Des événements ont eu lieu il y a quinze jours à Villiers-le-Bel, l’accident scooter/police, les émeutes qui ont suivi… Comment les avez-vous vécus ?
C’est révoltant ce qui s’est passé. On ne peut pas interpréter ça comme un banal accident de la route, parce qu’il y a un terrain, une réalité qui favorise ce genre de drame, et la proportion que ça prend, et tout ce qui s’en suit. C’est le fruit d’une réalité sociale, qui peut s’expliquer par un passé, par des actions, par des paroles surtout… Des paroles d’une gravité jamais atteinte par les dirigeants de notre pays. Ces paroles, qui en plus se répètent tout le temps, blessent au plus profond la dignité humaine. Quelque chose se condense et explose chaque fois qu’on est humilié. De façon concrète, j’ai passé six mois aux Francs-Moisins pour L’Esquive et il y a dans ces cités un rapport entre la police et la jeunesse vraiment désespérant. Il y a des hommes qui sont là pour appliquer quotidiennement des atteintes à la dignité. Pendant le tournage de L’Esquive, j’ai vu tous les jours des poursuites entre des voitures de police et des jeunes. Et des insultes, et des policiers braquer tous les jours les jeunes. Je peux vous dire comment se passe ce genre de scènes. D’un côté, il y a des jeunes qui n’en peuvent plus des contrôles, des fouilles au corps, de ces gestes faits pour humilier, où l’on palpe, où les mains touchent comme si elles pouvaient entrer à l’intérieur des corps. Les policiers sont souvent aussi des gamins, qui jouent aux cow-boys et aux Indiens. Alors si le pouvoir a donné comme consigne “Allez-y, il faut les mater”, ça ne peut se finir qu’en drame. Soit il y a une volonté politique qui consiste à penser qu’on peut arriver à quelque chose en matant les populations. Soit c’est une erreur, et je préfère penser que c’est une erreur. Qu’on ne sait pas comment aborder le problème. Et il serait temps de se poser les bonnes questions, au lieu de vociférer, et de redonner une chance à un dialogue véritable.

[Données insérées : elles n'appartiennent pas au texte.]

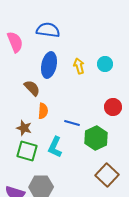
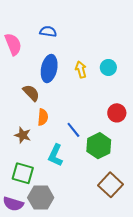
blue semicircle: (48, 30) -> (48, 32), size x0.7
blue line: (72, 123) -> (73, 130), turned 35
green square: (27, 151) -> (23, 173), moved

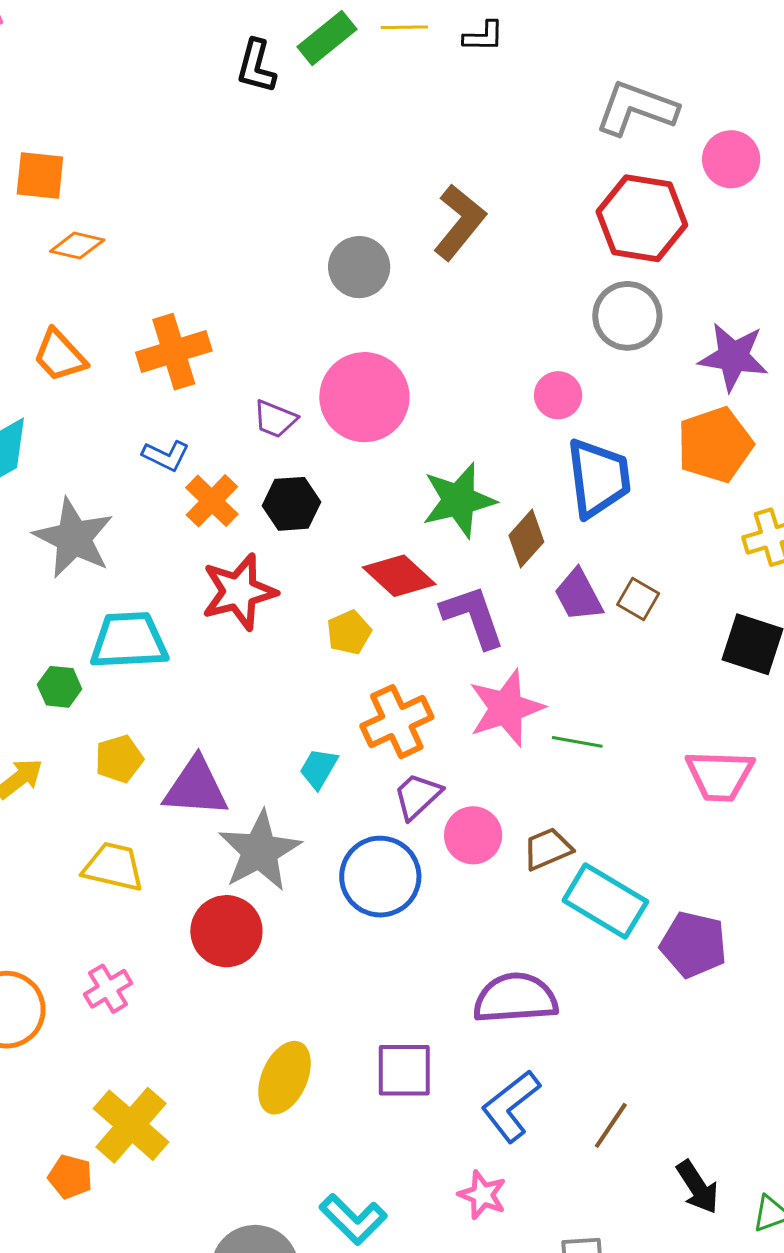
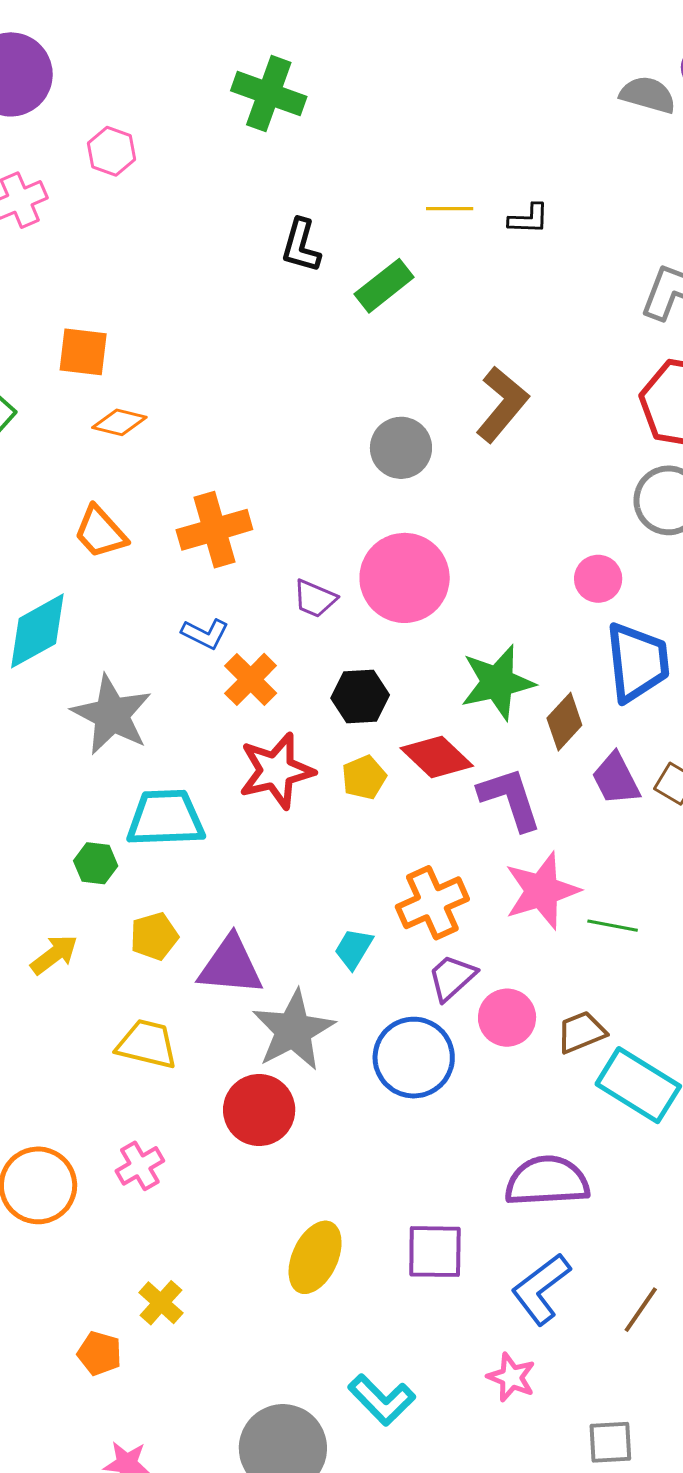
green rectangle: (327, 38) -> (384, 286), moved
black hexagon: (291, 504) -> (360, 697), moved
yellow pentagon: (349, 632) -> (364, 777), moved
yellow cross: (131, 1125) -> (161, 1303), size x0.6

Dans votre cinéma, il n’y a pas de conflits de générations. Alors que c’est un ressort dramatique courant des films mettant en scène des familles…
Pour moi, cette question ne se pose pas. Beaucoup de gens de ma génération ressentent un profond amour pour la génération précédente. Et c’est le cas aussi pour les suivantes.
Pour vous il n’y a pas d’œdipe à régler ?
Je n’ai jamais eu le sentiment qu’il fallait que je tue mon père, pour ainsi dire. Au contraire, je pensais qu’il fallait que je le soulage. Même si aujourd’hui c’est un peu la même chose, puisque, avec ce qu’on nous prépare sur les retraites, il vaut mieux mourir jeune pour ne pas avoir à travailler jusqu’à 100 ans !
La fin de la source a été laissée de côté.